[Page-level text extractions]
# # # #
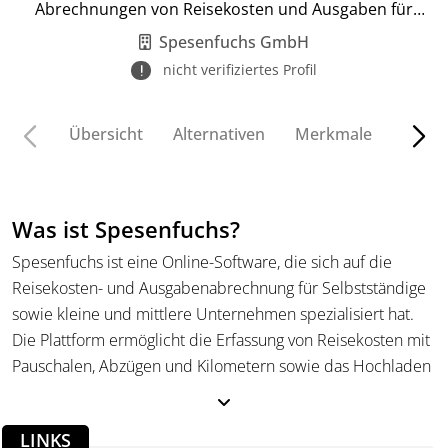
Abrechnungen von Reisekosten und Ausgaben für
Unternehmen.
Spesenfuchs GmbH
nicht verifiziertes Profil
Übersicht
Alternativen
Merkmale
Funkt
Was ist Spesenfuchs?
Spesenfuchs ist eine Online-Software, die sich auf die
Reisekosten- und Ausgabenabrechnung für Selbstständige
sowie kleine und mittlere Unternehmen spezialisiert hat.
Die Plattform ermöglicht die Erfassung von Reisekosten mit
Pauschalen, Abzügen und Kilometern sowie das Hochladen
von Belegbildern. Anwender können ihre Daten einfach
exportieren, beispielsweise nach DATEV, lexoffice oder
LINKS
sevDesk, was die Übermittlung an die Buchhaltung oder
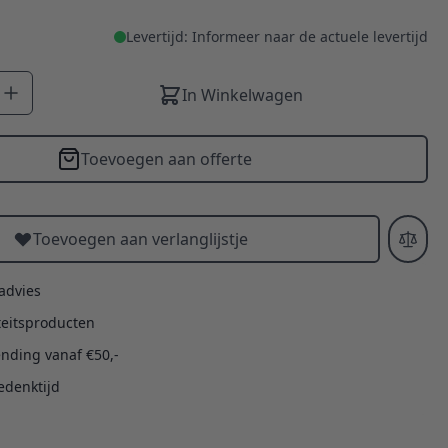
Levertijd: Informeer naar de actuele levertijd
In Winkelwagen
Toevoegen aan offerte
Toevoegen aan verlanglijstje
 advies
teitsproducten
ending vanaf €50,-
edenktijd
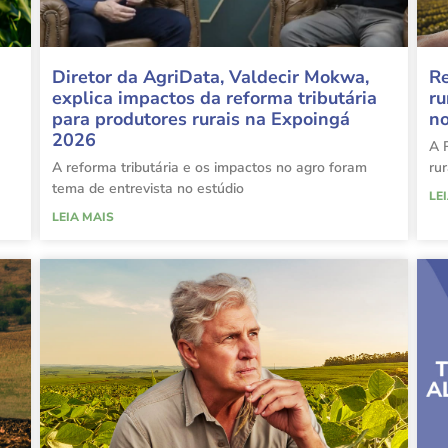
Diretor da AgriData, Valdecir Mokwa,
Re
explica impactos da reforma tributária
ru
para produtores rurais na Expoingá
no
2026
A R
A reforma tributária e os impactos no agro foram
ru
tema de entrevista no estúdio
LE
LEIA MAIS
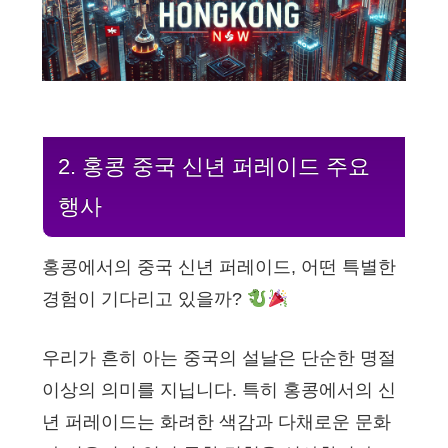
2. 홍콩 중국 신년 퍼레이드 주요
행사
홍콩에서의 중국 신년 퍼레이드, 어떤 특별한
경험이 기다리고 있을까?
우리가 흔히 아는 중국의 설날은 단순한 명절
이상의 의미를 지닙니다. 특히 홍콩에서의 신
년 퍼레이드는 화려한 색감과 다채로운 문화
# # # #
◆ WHAT TO WORK ON:
All of the records need to be reproduced exactly, with each picture omitted.

◆ ANSWER TO THIS TASK:
Abrechnungen von Reisekosten und Ausgaben für
Unternehmen.
Spesenfuchs GmbH
nicht verifiziertes Profil
Übersicht
Alternativen
Merkmale
Funkt
Was ist Spesenfuchs?
Spesenfuchs ist eine Online-Software, die sich auf die
Reisekosten- und Ausgabenabrechnung für Selbstständige
sowie kleine und mittlere Unternehmen spezialisiert hat.
Die Plattform ermöglicht die Erfassung von Reisekosten mit
Pauschalen, Abzügen und Kilometern sowie das Hochladen
von Belegbildern. Anwender können ihre Daten einfach
exportieren, beispielsweise nach DATEV, lexoffice oder
LINKS
sevDesk, was die Übermittlung an die Buchhaltung oder
Levertijd: Informeer naar de actuele levertijd
In Winkelwagen
Toevoegen aan offerte
Toevoegen aan verlanglijstje
 advies
teitsproducten
ending vanaf €50,-
edenktijd
Diretor da AgriData, Valdecir Mokwa,
Re
explica impactos da reforma tributária
ru
para produtores rurais na Expoingá
no
2026
A R
A reforma tributária e os impactos no agro foram
ru
tema de entrevista no estúdio
LE
LEIA MAIS
2. 홍콩 중국 신년 퍼레이드 주요
행사
홍콩에서의 중국 신년 퍼레이드, 어떤 특별한
경험이 기다리고 있을까?
우리가 흔히 아는 중국의 설날은 단순한 명절
이상의 의미를 지닙니다. 특히 홍콩에서의 신
년 퍼레이드는 화려한 색감과 다채로운 문화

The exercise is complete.